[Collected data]
----
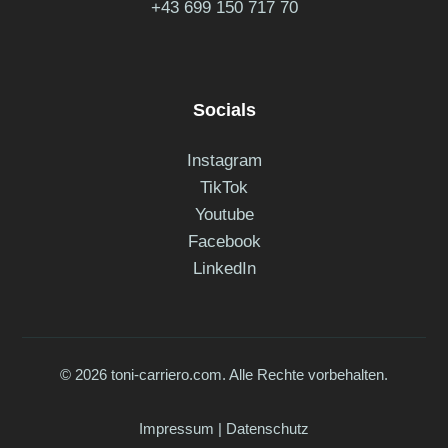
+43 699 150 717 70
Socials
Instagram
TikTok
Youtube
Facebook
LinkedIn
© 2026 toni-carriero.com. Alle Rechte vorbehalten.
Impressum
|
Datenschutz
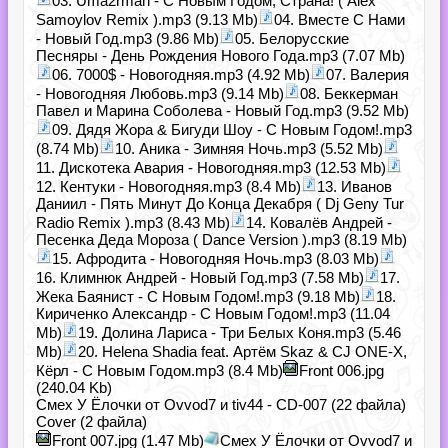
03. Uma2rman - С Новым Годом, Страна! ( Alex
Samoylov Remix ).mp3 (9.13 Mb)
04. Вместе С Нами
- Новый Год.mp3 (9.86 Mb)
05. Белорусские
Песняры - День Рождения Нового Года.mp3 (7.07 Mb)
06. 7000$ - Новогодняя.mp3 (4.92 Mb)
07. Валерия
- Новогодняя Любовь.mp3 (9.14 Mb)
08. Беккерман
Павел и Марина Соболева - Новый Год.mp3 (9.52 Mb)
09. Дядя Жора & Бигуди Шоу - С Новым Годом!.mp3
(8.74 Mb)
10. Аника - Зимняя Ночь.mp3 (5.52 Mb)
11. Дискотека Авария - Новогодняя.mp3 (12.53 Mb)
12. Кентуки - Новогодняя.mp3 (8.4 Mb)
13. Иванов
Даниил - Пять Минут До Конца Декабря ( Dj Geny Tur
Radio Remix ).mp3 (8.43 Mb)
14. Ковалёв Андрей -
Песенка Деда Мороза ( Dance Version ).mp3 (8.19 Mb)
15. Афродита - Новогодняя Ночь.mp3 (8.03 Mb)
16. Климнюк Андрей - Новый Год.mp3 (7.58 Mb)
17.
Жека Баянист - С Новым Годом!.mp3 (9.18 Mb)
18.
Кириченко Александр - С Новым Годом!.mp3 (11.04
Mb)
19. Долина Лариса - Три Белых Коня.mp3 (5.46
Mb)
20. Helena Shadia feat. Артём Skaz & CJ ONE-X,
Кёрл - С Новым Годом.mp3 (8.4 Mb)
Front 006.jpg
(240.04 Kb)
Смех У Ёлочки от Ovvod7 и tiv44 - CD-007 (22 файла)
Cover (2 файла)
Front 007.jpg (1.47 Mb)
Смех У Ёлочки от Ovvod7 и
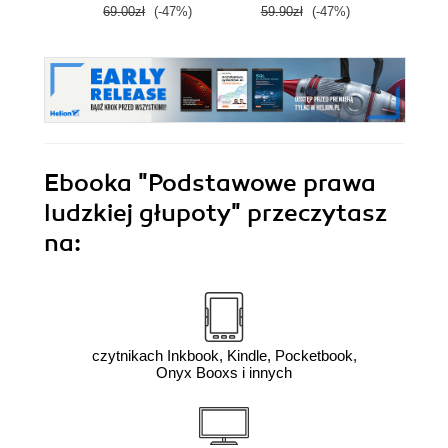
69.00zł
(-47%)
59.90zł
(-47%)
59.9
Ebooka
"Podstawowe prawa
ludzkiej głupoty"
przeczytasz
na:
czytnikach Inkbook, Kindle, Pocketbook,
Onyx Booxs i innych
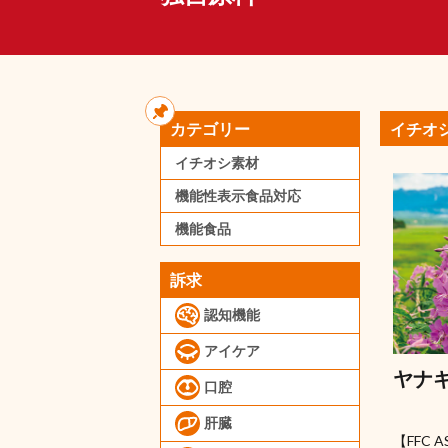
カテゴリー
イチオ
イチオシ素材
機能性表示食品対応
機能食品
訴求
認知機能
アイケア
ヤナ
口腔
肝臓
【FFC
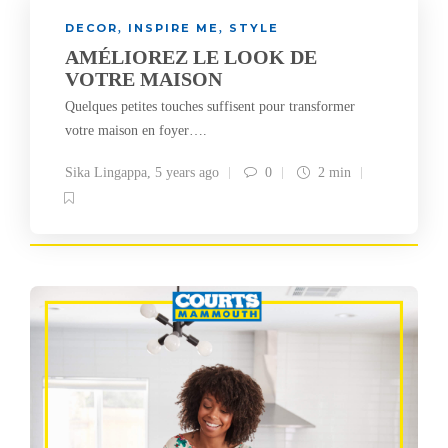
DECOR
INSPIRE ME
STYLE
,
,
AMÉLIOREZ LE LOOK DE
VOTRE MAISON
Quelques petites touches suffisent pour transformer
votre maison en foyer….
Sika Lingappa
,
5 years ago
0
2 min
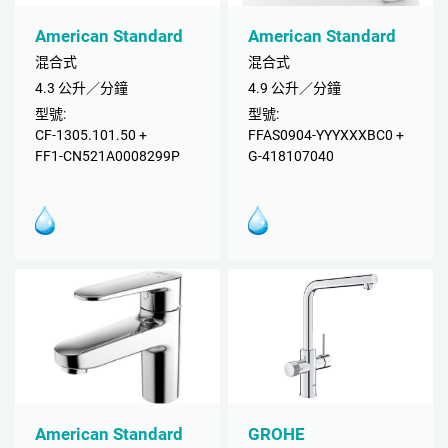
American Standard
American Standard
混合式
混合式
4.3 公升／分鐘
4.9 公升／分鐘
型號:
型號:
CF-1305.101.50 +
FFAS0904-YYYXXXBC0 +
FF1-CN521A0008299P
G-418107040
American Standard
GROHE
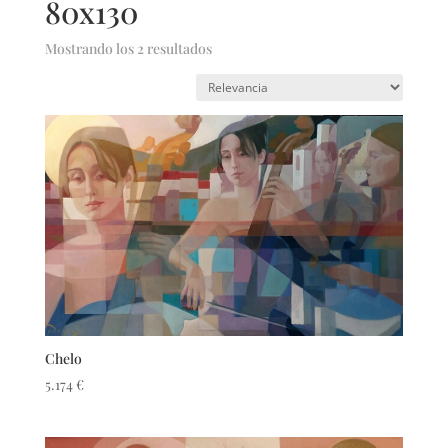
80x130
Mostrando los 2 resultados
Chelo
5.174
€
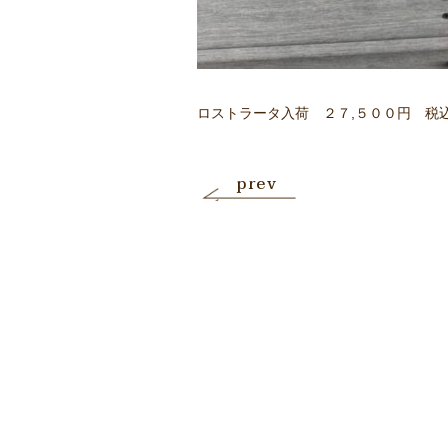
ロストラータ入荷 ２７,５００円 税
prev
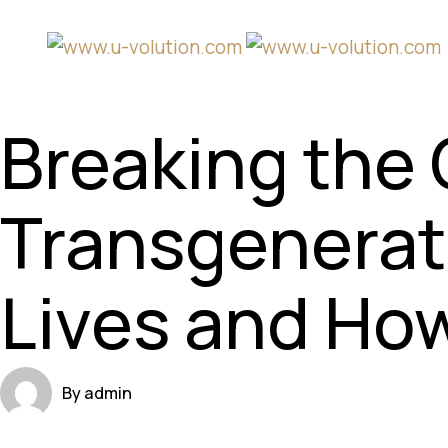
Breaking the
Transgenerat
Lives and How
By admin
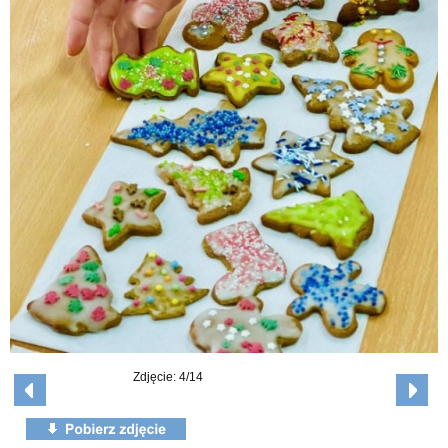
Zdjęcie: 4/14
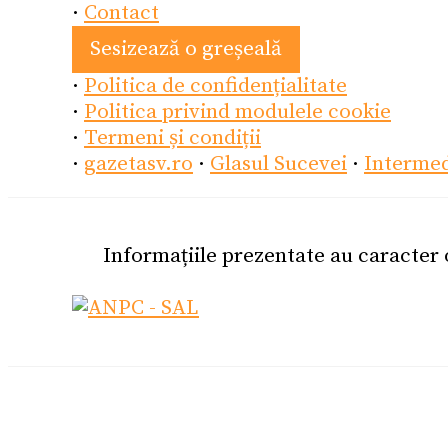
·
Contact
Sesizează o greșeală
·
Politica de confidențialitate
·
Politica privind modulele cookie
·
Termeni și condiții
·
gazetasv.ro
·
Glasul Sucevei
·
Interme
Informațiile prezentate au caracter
----
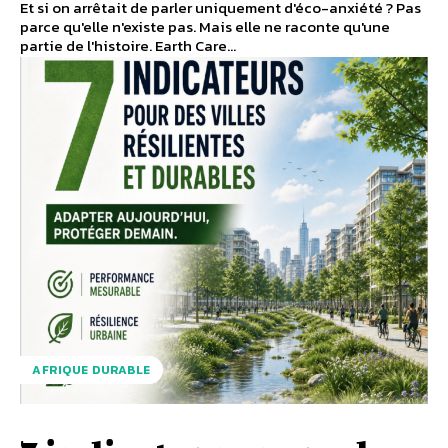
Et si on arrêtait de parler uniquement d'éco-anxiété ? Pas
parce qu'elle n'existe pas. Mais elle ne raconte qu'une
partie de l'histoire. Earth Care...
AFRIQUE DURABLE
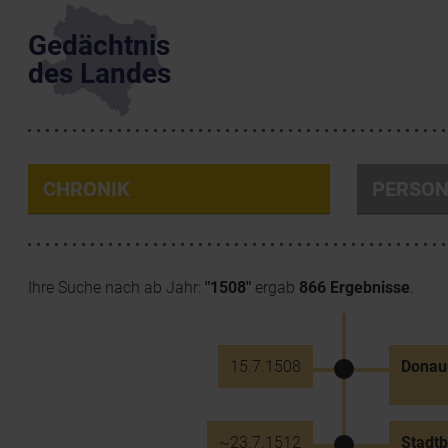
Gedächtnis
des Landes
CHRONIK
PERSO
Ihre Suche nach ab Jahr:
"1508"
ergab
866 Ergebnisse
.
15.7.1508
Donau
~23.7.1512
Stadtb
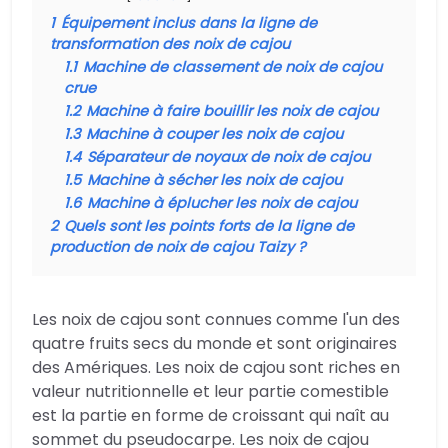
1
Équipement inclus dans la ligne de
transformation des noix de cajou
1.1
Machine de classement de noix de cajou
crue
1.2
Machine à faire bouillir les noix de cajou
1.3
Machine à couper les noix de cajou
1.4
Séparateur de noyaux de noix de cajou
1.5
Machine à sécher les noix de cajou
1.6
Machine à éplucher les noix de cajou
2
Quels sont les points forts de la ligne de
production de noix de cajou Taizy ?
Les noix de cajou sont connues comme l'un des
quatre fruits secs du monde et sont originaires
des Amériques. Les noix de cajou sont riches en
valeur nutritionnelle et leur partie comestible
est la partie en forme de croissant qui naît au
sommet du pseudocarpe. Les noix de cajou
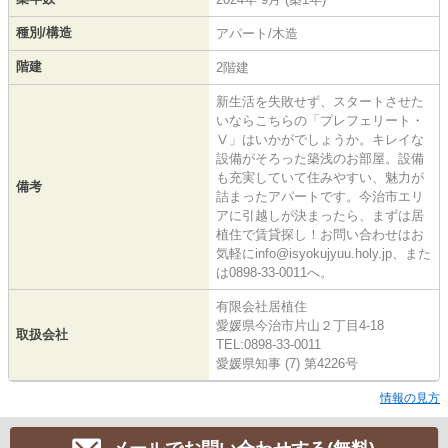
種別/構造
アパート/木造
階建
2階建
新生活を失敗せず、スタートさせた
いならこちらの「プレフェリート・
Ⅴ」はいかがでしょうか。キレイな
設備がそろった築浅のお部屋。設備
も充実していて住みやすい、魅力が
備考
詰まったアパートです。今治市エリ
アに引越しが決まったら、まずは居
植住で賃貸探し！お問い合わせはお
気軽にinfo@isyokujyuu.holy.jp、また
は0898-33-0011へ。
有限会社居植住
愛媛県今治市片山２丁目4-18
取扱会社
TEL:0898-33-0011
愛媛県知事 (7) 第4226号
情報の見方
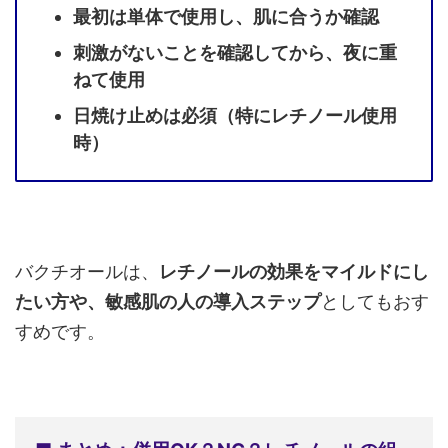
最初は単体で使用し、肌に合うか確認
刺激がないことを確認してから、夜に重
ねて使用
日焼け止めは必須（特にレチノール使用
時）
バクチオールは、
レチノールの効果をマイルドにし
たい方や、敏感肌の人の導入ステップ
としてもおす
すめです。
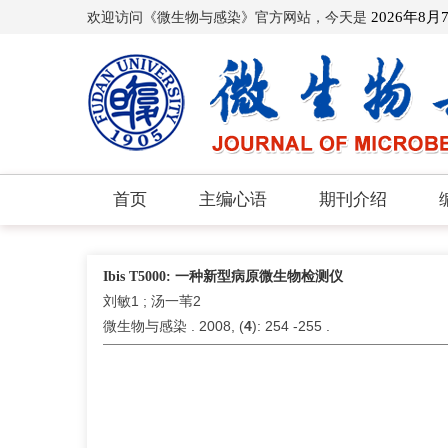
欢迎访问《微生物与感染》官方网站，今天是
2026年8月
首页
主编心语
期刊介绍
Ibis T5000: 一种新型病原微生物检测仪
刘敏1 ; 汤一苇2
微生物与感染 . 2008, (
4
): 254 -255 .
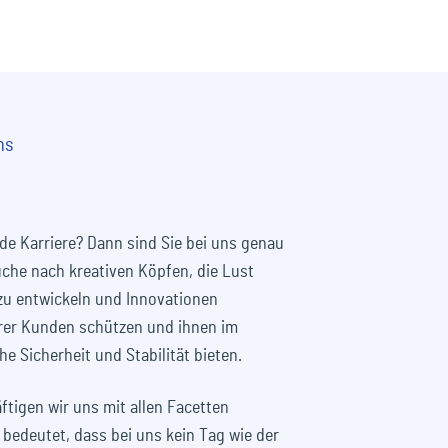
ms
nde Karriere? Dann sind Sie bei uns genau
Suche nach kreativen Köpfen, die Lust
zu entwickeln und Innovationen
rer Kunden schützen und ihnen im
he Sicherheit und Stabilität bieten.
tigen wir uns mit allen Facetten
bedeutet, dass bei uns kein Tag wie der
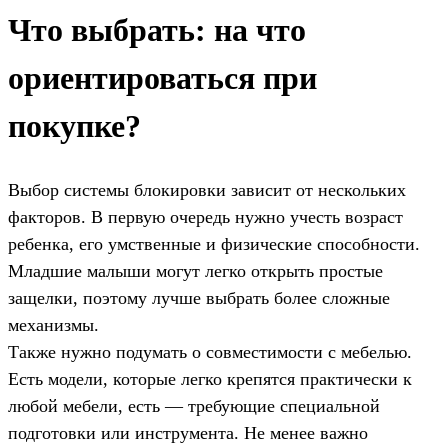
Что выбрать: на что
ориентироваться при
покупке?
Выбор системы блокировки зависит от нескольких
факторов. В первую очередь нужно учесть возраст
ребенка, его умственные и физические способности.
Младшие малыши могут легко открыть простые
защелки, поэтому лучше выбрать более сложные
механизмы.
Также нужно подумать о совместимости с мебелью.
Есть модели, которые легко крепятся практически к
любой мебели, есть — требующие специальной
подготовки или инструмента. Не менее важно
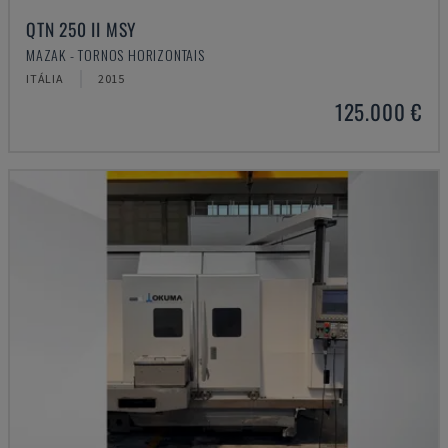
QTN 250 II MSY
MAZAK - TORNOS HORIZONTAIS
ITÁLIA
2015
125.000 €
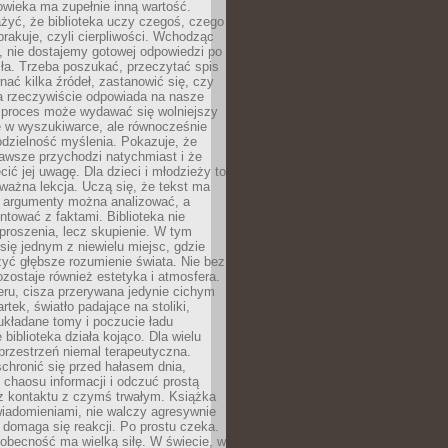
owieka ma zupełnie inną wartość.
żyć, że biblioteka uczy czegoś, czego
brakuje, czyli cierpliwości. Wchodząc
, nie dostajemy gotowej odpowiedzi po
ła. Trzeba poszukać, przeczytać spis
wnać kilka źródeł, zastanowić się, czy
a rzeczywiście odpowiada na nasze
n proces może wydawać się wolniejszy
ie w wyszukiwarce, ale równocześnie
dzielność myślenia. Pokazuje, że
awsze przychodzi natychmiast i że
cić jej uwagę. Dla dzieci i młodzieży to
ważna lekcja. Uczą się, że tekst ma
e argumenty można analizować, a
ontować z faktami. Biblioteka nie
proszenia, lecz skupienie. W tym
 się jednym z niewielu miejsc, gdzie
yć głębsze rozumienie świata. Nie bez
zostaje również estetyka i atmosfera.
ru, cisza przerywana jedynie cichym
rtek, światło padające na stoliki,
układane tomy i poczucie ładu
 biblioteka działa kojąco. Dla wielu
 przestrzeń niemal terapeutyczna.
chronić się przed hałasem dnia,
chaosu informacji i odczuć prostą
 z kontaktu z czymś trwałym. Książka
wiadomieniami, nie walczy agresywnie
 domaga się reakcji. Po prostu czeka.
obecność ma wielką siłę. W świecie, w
----
### REQUIRED ACTION
Skip every picture, and restate word for word only the lines above from the line containing "Machine à faire bouillir les noix de cajou" to the line containing "факторов. В первую", both of them included.

### SOLUTION TO THIS PROBLEM
Machine à faire bouillir les noix de cajou
1.3
Machine à couper les noix de cajou
1.4
Séparateur de noyaux de noix de cajou
1.5
Machine à sécher les noix de cajou
1.6
Machine à éplucher les noix de cajou
2
Quels sont les points forts de la ligne de
production de noix de cajou Taizy ?
Les noix de cajou sont connues comme l'un des
quatre fruits secs du monde et sont originaires
des Amériques. Les noix de cajou sont riches en
valeur nutritionnelle et leur partie comestible
est la partie en forme de croissant qui naît au
sommet du pseudocarpe. Les noix de cajou
種別/構造
アパート/木造
階建
2階建
新生活を失敗せず、スタートさせた
いならこちらの「プレフェリート・
Ⅴ」はいかがでしょうか。キレイな
設備がそろった築浅のお部屋。設備
も充実していて住みやすい、魅力が
備考
詰まったアパートです。今治市エリ
アに引越しが決まったら、まずは居
植住で賃貸探し！お問い合わせはお
気軽にinfo@isyokujyuu.holy.jp、また
は0898-33-0011へ。
有限会社居植住
愛媛県今治市片山２丁目4-18
取扱会社
TEL:0898-33-0011
愛媛県知事 (7) 第4226号
情報の見方
最初は単体で使用し、肌に合うか確認
刺激がないことを確認してから、夜に重
ねて使用
日焼け止めは必須（特にレチノール使用
時）
バクチオールは、
レチノールの効果をマイルドにし
たい方や、敏感肌の人の導入ステップ
としてもおす
すめです。
欢迎访问《微生物与感染》官方网站，今天是
2026年8月
首页
主编心语
期刊介绍
Ibis T5000: 一种新型病原微生物检测仪
刘敏1 ; 汤一苇2
微生物与感染 . 2008, (
4
): 254 -255 .
ms
nde Karriere? Dann sind Sie bei uns genau
Suche nach kreativen Köpfen, die Lust
zu entwickeln und Innovationen
rer Kunden schützen und ihnen im
he Sicherheit und Stabilität bieten.
tigen wir uns mit allen Facetten
bedeutet, dass bei uns kein Tag wie der
Что выбрать: на что
ориентироваться при
покупке?
Выбор системы блокировки зависит от нескольких
факторов. В первую очередь нужно учесть возраст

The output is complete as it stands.